The situation thus stated obviously suggests the proper remedy. When a court of record in a civil action orders a party to do or not to do a certain *439 thing, and its order is disobeyed, the remedy is the invocation of that inherent power existing in all such courts to punish a violation of its order as a contempt. 13 C.J. 47. We see no reason why this power does not exist as well in criminal cases. The precise question arose in the case of In re Birdsong (C.C.), 39 F. 599, 4 L.R.A. 628; and the court held that attachment for contempt was the proper proceeding, citing, in its opinion, 2 Hawkins, P.C., chapter 22, paragraph 31.
The superintendent of the state prison is ex-officio an officer of each superior court of the state for the purpose of carrying out its proper sentences, and is subject to attachment for contempt if he departs therefrom, either on the side of excessive leniency or severity, without legal excuse therefor.

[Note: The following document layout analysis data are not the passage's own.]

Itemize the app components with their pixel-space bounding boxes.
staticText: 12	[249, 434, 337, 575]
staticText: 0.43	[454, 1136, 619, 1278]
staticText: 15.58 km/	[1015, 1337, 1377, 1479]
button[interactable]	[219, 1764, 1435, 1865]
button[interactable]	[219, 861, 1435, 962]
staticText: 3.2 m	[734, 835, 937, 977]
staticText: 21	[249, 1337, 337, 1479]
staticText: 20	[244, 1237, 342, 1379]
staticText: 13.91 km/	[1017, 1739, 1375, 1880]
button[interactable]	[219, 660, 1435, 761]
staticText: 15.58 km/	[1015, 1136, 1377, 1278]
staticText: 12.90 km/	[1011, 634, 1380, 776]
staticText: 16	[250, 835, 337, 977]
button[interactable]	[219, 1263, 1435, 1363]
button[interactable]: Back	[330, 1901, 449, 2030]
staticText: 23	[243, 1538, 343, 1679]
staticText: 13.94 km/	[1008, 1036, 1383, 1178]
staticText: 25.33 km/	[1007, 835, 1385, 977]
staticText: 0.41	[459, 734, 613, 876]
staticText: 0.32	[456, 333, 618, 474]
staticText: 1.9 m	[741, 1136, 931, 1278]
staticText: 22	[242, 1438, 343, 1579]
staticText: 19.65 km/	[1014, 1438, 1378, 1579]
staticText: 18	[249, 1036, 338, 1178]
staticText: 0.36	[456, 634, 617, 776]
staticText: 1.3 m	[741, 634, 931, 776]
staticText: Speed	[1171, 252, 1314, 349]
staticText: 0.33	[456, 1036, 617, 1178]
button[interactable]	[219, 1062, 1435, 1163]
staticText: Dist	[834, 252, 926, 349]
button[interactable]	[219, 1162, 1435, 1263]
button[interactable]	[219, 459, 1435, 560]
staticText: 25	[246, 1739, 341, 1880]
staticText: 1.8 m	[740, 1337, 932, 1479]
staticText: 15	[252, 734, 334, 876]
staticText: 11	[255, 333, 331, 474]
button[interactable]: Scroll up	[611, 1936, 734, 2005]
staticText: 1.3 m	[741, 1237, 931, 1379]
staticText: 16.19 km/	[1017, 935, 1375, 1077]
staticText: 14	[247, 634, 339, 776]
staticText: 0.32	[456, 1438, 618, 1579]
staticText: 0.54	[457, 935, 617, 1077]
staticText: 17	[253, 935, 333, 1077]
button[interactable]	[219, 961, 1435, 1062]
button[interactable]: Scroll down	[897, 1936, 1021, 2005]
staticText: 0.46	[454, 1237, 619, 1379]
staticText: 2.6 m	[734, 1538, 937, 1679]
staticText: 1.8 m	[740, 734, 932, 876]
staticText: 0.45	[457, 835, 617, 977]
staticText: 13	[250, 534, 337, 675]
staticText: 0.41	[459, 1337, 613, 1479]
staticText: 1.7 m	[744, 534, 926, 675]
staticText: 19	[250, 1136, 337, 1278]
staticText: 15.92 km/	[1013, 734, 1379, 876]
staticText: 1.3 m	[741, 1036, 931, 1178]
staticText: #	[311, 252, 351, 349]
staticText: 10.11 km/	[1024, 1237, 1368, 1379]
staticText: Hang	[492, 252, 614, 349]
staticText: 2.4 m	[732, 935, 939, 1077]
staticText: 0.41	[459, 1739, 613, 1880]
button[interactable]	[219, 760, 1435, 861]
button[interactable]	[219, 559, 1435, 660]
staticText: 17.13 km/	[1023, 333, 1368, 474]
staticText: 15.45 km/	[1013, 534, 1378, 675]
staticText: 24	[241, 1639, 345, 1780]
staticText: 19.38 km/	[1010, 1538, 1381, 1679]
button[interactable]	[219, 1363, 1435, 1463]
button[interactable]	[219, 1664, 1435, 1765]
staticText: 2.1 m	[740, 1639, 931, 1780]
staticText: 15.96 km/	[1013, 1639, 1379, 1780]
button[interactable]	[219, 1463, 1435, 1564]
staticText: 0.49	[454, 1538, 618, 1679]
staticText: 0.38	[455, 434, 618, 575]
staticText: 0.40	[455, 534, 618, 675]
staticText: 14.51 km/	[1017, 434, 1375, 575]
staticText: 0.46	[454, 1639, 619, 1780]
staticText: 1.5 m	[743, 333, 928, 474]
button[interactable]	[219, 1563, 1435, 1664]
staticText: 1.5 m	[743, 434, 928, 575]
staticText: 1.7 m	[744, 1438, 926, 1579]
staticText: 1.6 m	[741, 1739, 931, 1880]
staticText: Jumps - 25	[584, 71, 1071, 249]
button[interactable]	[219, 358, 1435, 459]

The petition on its face shows a state of facts authorizing, and, indeed, requiring, that the superior court under whose commitment petitioner was held in custody issue a rule to show cause why the alleged conditions exist if they do. If, on a return, it should appear that the allegations are untrue, or that there was reasonable necessity in the course of the prison discipline for such treatment of the petitioner, the rule should be discharged; otherwise the court should so proceed that justice will be done.
The case is remanded to the superior court of Maricopa county for action not inconsistent with this opinion.